A special book issue of Internazionale looks at 150 years of Italian emigration, from the post-Risorgimento exodus to present-day mobility, through press reports in receiving countries. ‘Asking what the arrival of tens of thousands of migrants and their integration have meant for a community means reflecting on oneself,’ writes editor Andrea Pipino.
The flow of Italian migrants to other European countries intensified after the Second World War. Italian institutions began to encourage departures by signing bilateral agreements such as that with Belgium in 1946. Italy sent around 50,000 workers to Belgian mines, receiving coal supplies in exchange.

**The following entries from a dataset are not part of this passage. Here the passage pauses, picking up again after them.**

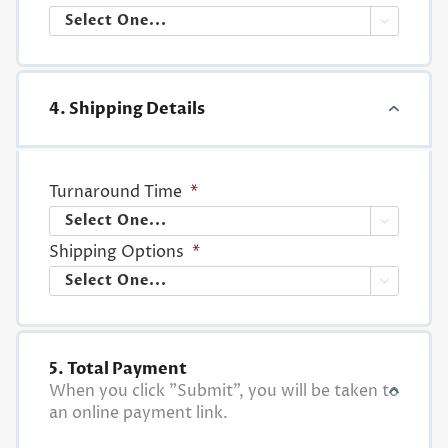

4. Shipping Details
Turnaround Time
*

Shipping Options
*

5. Total Payment
When you click "Submit", you will be taken to
an online payment link.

But, according to Le Soir, reporting a few months after the agreement, Belgian managers ‘are not satisfied with the Italian miners, who for their part are not particularly happy with the working conditions’. Many workers only left Italy for want of alternatives and ‘their efficiency is usually much worse than that of prisoners of war’ who had worked in the same mines before them.

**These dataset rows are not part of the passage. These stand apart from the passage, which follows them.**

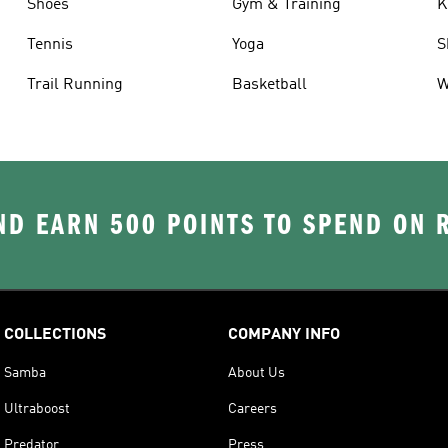
Shoes
Gym & Training
K
Tennis
Yoga
S
Trail Running
Basketball
W
D EARN 500 POINTS TO SPEND ON
COLLECTIONS
COMPANY INFO
Samba
About Us
Ultraboost
Careers
Predator
Press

Ten years later, 262 miners – 137 of them Italians – died in a fire in the Bois-du-Cazier mine at Marcinelle. The date is one of the gloomiest in the history of Italian emigration. ‘Why do mine managers stubbornly refuse to give miners the right to check safety measures?’ asked Belgium’s Communist Party newspaper Le Drapeau Rouge in the aftermath of the tragedy.

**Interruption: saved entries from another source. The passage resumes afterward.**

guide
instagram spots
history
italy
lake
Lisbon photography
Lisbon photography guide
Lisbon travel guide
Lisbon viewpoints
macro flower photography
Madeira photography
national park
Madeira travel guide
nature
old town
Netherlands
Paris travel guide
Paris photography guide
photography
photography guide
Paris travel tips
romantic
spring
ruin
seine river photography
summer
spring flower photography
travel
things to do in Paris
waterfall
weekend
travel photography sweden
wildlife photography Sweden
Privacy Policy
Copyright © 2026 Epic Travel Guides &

Between 1861 and the beginning of the Great War, 1.5 million Italians went to Brazil to almost exclusively work as farmers. Living conditions were often very hard, but in 1925 A Federação, a daily newspaper of the Republican Party of Rio Grande do Sul, applauded Brazil’s ‘unmatched hospitality’ towards Italian and other migrants. ‘The colonists are satisfied. Migrants cultivate the land they own and build with their own hands a wealth they never would have achieved in their home countries.’
Every year on 21 February, Brazil celebrates the national day of the Italian migrant, which it has done since 2008. In 2020 Folha de Valinhos, a local newspaper from the state of São Paulo, recalled the sacrifices that Italian migrants once made and the changes they brought to the region’s agriculture and economy. For example, in 1901 Italian immigrant Lino Busatto introduced the fig to Valinhos, which is now recognized as a typical fruit of the area.
Of the 5.3 million Italians registered abroad in 2019, more than 760,000 live in Germany. In the 1950s and 1960s, Gastarbeiter were mostly Italians. In 1964 Der Spiegel wrote that ‘without the Gastarbeiter’s contribution, the economic success of West Germany would not have been possible’ but that most ‘feel more like inhabitants of a ghetto than guests’.
Some of that feeling persists several decades later. In 2008 Die Zeit asked why, of all schoolchildren with migrant backgrounds, Italians struggled the most at school. ‘The educational failure of young Italians is paradoxical and disproves some of the more simplistic theories about the causes of low educational attainment.’ Why do Italians struggle more than the children of Turkish immigrants, even though they are not subject to the same prejudices?
Many Italian children not only have difficulties with the German language but also are often only versed in the Italian dialect spoken at home. However, the main fault lies with the ‘selective character of the German school system,’ in which academic success depends on family background more than in any other industrialized country.